Start of Information given
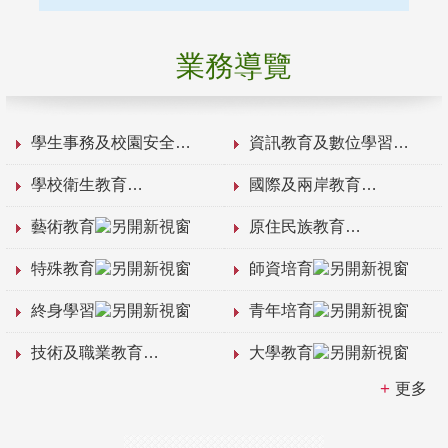
業務導覽
學生事務及校園安全
資訊教育及數位學習
學校衛生教育
國際及兩岸教育
藝術教育
原住民族教育
特殊教育
師資培育
終身學習
青年培育
技術及職業教育
大學教育
更多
End of Information given
* [What you have to do] Please give the data above again in exact form and omit every picture.

* [Answer section]
業務導覽
學生事務及校園安全
資訊教育及數位學習
學校衛生教育
國際及兩岸教育
藝術教育
原住民族教育
特殊教育
師資培育
終身學習
青年培育
技術及職業教育
大學教育
更多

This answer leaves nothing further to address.